Morde finden statt, zu allen Zeiten und an allen Orten. In meinem Stück erschlägt ein vierzigjähriger Mann seine Frau und sein Kind mit einer Axt. Sein Leben ist bis zu diesem Moment ein „wohltemperiertes“, er hat einen guten Job, eine kluge und hübsche Frau und ein süßes Kind. Sofort erhebt sich die Frage nach dem „Warum“ seiner Tat, und alle versuchen, eine Antwort darauf zu finden: die Psychiater, die Journalisten, die Richter und manchmal sogar der Täter selbst. Ich habe in der Anstalt für sexuell abnorme Rechtsbrecher mit einem Mann gesprochen, einem ehemaligen Beamten, der eine Prostituierte ermordet hat. Er konnte sich die Gründe für seine Tat auch nicht erklären und sprach darüber mit Abscheu.

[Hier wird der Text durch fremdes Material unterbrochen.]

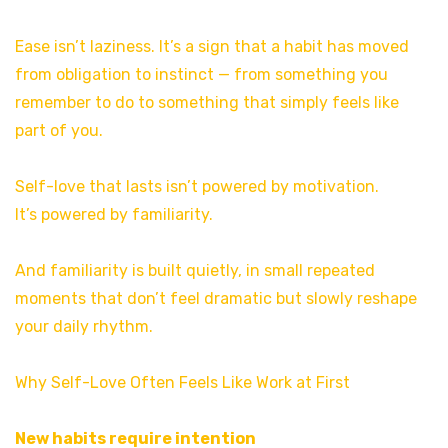
Ease isn’t laziness. It’s a sign that a habit has moved
from obligation to instinct — from something you
remember to do to something that simply feels like
part of you.
Self-love that lasts isn’t powered by motivation.
It’s powered by familiarity.
And familiarity is built quietly, in small repeated
moments that don’t feel dramatic but slowly reshape
your daily rhythm.
Why Self-Love Often Feels Like Work at First
New habits require intention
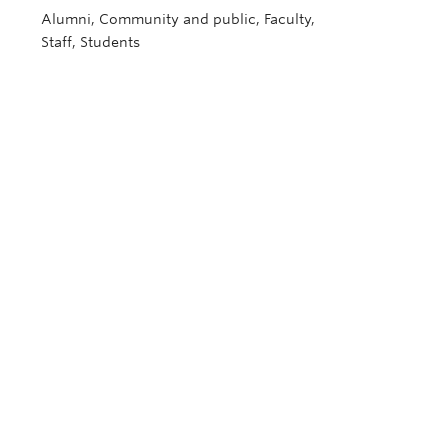
Alumni, Community and public, Faculty,
Staff, Students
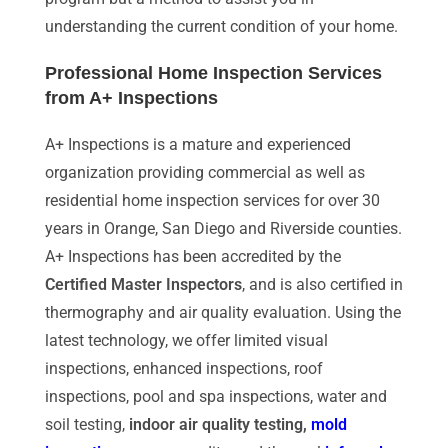
understanding the current condition of your home.
Professional Home Inspection Services
from A+ Inspections
A+ Inspections is a mature and experienced
organization providing commercial as well as
residential home inspection services for over 30
years in Orange, San Diego and Riverside counties.
A+ Inspections has been accredited by the
Certified Master Inspectors
, and is also certified in
thermography and air quality evaluation. Using the
latest technology, we offer limited visual
inspections, enhanced inspections, roof
inspections, pool and spa inspections, water and
soil testing,
indoor air quality testing,
mold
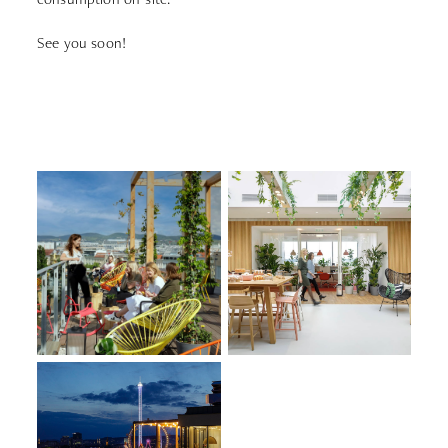
See you soon!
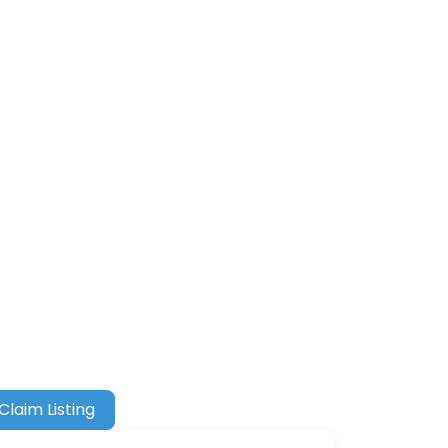
Claim Listing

Ich versuche in meinem Theaterstück eine etwas andere Frage zu stellen: Was findet alles im Zusammenhang mit einem Mord statt? Wenn jemand seine Familie mit einer Axt umbringen will und in den Baumarkt geht, um eine solche zu kaufen, wie läuft sein Gespräch mit dem Verkäufer ab? Was antwortet er, wenn ihn der Verkäufer fragt, wozu er die Axt eigentlich braucht? Nimmt er eine aus dem Sonderangebot? Welche Menschen trifft der Mörder noch an diesem Tag und wie verhält er sich ihnen gegenüber? Wenn er kurz vor dem Mord sein Kind zu Bett bringt, erzählt er ihm eine Gute-Nacht-Geschichte? Ich möchte mich der großen Frage nach dem „Warum“ mit scheinbar kleineren Fragen nähern. Vielleicht erfährt man etwas über das Zentrale, das Mörderische, indem man die Peripherie abschreitet? Und vielleicht ist unsere Gesellschaft eine generell „mörderische“? Vielleicht verbergen sich hinter den sichtbar gewordenen Taten von wenigen die verborgenen Abgründe von vielen?